Le alleanze possibili dell’America First di Trump

 Nel discorso inaugurale, il quarantacinquesimo presidente degli Stati Uniti conferma il nuovo paradigma: l’interesse nazionale non coincide necessariamente con quello degli alleati storici. Il mutamento strategico lascia aperta la porta a intese tattiche su cui si possono costruire eccellenti fortune politiche.
La cifra cromatica della cerimonia che ha posto Donald J. Trump nel pieno delle sue funzioni presidenziali è il bianco.

Bianchi gli abiti delle sue figlie, ma soprattutto bianca la stragrande maggioranza della platea accorsa a Washington per assistere all'”incoronazione”.

Il contrasto con il caleidoscopico pubblico che il 20 gennaio 2009, e ancora il 20 gennaio 2013, osannava Obama è stridente. E ricorda forse più delle parole quale sia il segmento sociale ed elettorale di riferimento del 45° presidente degli Stati Uniti.

A questa America, al di là della retorica presidenziale, Trump si è esplicitamente rivolto, ricordando le “fabbriche arrugginite” di quella Rust Belt che gli ha consegnato voti e speranze di rinascita.

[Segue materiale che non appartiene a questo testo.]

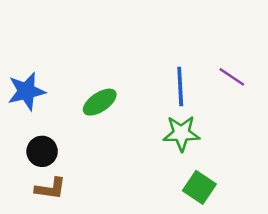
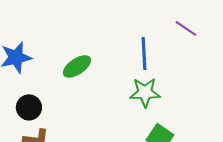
purple line: (232, 77) -> (186, 28), moved

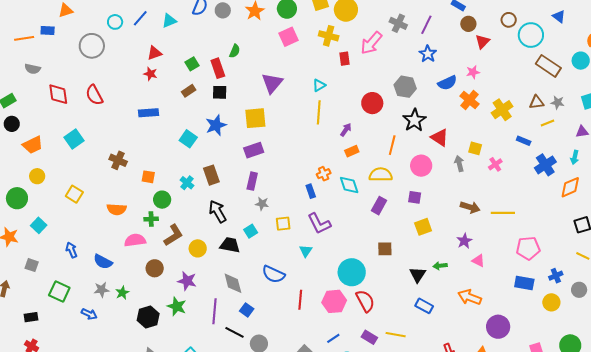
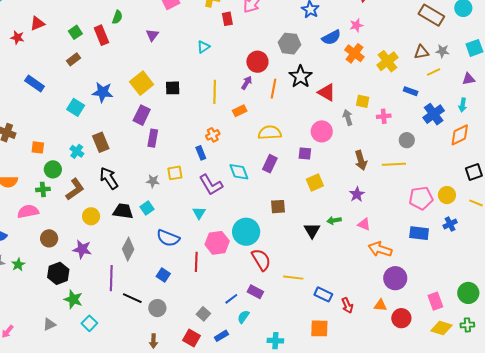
red star: (150, 74) -> (17, 38), moved
purple triangle: (272, 83) -> (152, 35), moved, size x0.6
black square: (220, 92) -> (173, 88), moved
yellow line: (319, 112) -> (215, 92), moved
blue rectangle: (148, 113) -> (35, 83), turned 42
yellow square: (255, 118) -> (142, 83), turned -30
blue star: (216, 125) -> (103, 92), turned 30
purple arrow: (346, 130) -> (247, 83), moved
orange line: (392, 145) -> (274, 89), moved
purple rectangle: (254, 150) -> (142, 115), turned -42
pink cross: (495, 164) -> (384, 116), turned 32
pink circle: (421, 166) -> (322, 131), moved
purple rectangle: (252, 181) -> (153, 138), moved
cyan diamond: (349, 185) -> (239, 172), moved
gray star: (262, 204) -> (153, 181), moved
brown arrow: (470, 207) -> (361, 160), turned 60
yellow square: (283, 224) -> (175, 173), moved
cyan square: (251, 231) -> (147, 208), moved
brown L-shape: (173, 235) -> (75, 189), moved
pink triangle: (478, 261) -> (364, 224), moved
gray diamond: (233, 283) -> (128, 249), turned 45
gray circle: (579, 290) -> (407, 140), moved
orange arrow: (470, 297) -> (380, 249), moved
pink hexagon: (334, 301) -> (217, 243), moved
yellow circle: (551, 302) -> (447, 195), moved
green star: (177, 306) -> (73, 299), moved
blue rectangle: (424, 306) -> (323, 294), moved
blue square: (247, 310) -> (163, 275), moved
black hexagon: (148, 317) -> (58, 273), moved
yellow line: (396, 335) -> (293, 278), moved
purple rectangle: (369, 337) -> (255, 292), moved

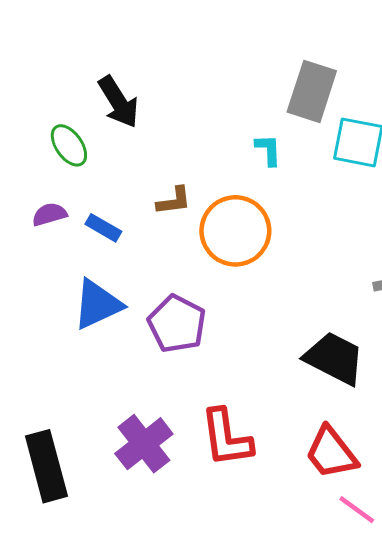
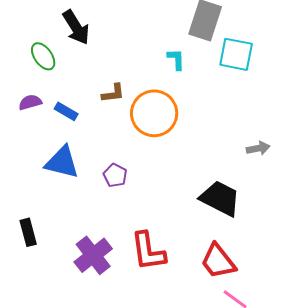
blue triangle: (97, 304) -> (62, 162), turned 39
purple pentagon: (177, 324) -> (115, 175), size x0.6
black rectangle: (46, 466) -> (28, 232), moved, size x0.6

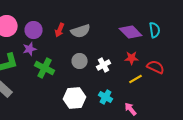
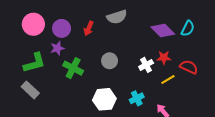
cyan semicircle: (155, 30) -> (188, 28), turned 35
gray semicircle: (81, 31) -> (117, 17), moved
white cross: (104, 65) -> (146, 65), moved
cyan cross: (106, 97) -> (137, 98), turned 32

L’orizzonte di grandi programmi infrastrutturali, l’impegno a “riportare il governo al popolo” giacché da ora “Washington non vi ignorerà più”, la promessa di “farla finita con le parole e tornare a fare” perché “se l’America è unita è praticamente inarrestabile”, erano rivolte soprattutto all’America post-industriale e sfiduciata. Che a questa crasi di New Deal roosveltiano, conservatorismo compassionevole neocon e “Yes we can” obamiano ha risposto con cori da stadio.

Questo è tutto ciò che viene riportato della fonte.